[Work to complete]
For the data below, restate word for word only the lines from the line containing "БОГОСЛУЖЕНИЕ" through the line containing "Вызовы современности", both ends included.

[Supplied records]
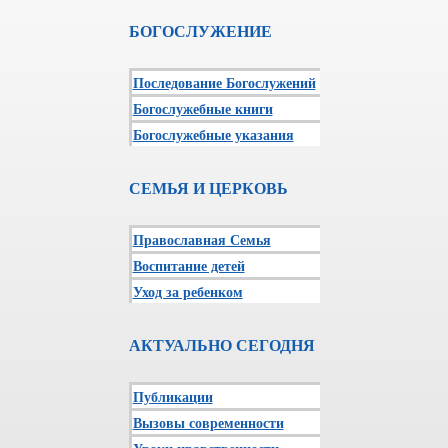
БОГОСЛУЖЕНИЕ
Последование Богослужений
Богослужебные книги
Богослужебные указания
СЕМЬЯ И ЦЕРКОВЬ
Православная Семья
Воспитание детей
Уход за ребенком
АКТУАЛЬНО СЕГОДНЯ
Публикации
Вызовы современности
--
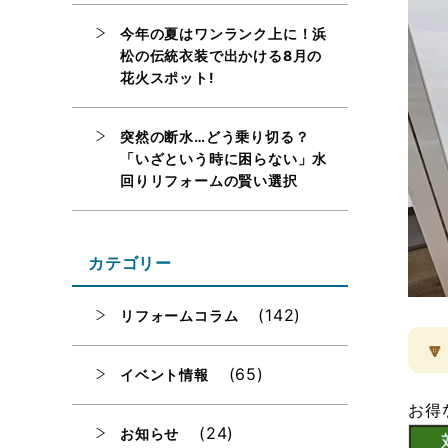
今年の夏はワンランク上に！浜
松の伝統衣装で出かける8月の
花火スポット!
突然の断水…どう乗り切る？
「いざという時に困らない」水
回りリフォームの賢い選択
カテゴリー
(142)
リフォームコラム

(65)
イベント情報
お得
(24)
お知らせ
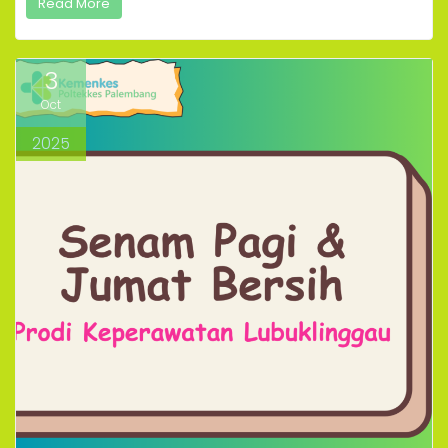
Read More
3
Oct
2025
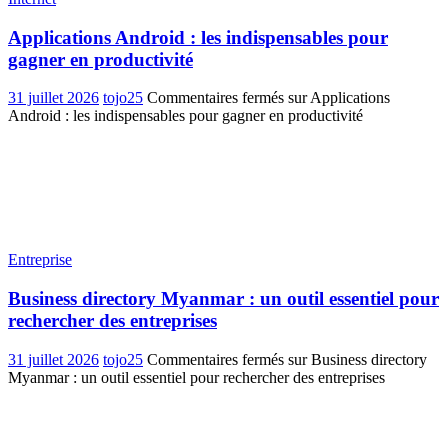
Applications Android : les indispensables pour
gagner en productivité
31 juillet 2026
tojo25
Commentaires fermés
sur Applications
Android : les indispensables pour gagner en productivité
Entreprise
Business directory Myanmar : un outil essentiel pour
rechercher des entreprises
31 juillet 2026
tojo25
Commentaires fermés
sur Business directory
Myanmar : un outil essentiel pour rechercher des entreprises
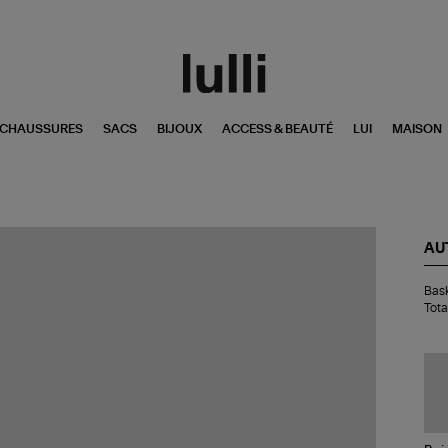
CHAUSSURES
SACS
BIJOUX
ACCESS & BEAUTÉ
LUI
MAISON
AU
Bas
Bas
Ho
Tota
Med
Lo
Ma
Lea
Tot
---
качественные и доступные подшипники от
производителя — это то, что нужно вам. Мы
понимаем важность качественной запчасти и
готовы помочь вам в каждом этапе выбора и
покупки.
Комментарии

[Result for this exercise]
БОГОСЛУЖЕНИЕ
Последование Богослужений
Богослужебные книги
Богослужебные указания
СЕМЬЯ И ЦЕРКОВЬ
Православная Семья
Воспитание детей
Уход за ребенком
АКТУАЛЬНО СЕГОДНЯ
Публикации
Вызовы современности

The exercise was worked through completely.